__Collection entries__
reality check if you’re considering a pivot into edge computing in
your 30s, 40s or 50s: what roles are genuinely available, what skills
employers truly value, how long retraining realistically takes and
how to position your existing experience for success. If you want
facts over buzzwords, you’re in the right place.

...

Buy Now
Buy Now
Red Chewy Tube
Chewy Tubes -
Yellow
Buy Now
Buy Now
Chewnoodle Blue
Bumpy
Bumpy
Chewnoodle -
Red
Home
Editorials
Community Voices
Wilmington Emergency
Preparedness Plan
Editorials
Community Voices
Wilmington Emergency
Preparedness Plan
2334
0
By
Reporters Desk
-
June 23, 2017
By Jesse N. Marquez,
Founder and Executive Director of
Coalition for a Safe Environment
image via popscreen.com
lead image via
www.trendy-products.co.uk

* * *

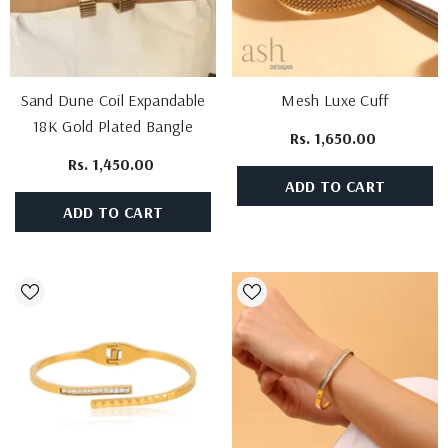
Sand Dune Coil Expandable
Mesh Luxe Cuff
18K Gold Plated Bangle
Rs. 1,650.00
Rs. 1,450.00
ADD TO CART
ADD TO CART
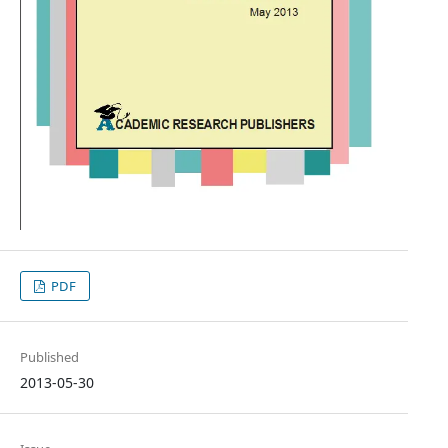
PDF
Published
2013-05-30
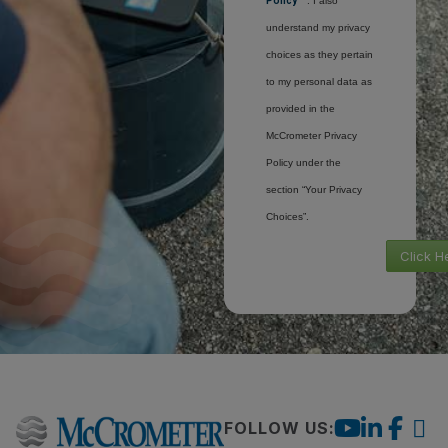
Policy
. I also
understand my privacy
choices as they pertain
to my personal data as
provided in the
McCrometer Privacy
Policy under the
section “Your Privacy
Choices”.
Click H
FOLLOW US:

__What to produce__
Copy the entries above exactly, but only from the line holding "reality check if" through the line holding "employers truly value, how", both included.

__The answer__
reality check if you’re considering a pivot into edge computing in
your 30s, 40s or 50s: what roles are genuinely available, what skills
employers truly value, how long retraining realistically takes and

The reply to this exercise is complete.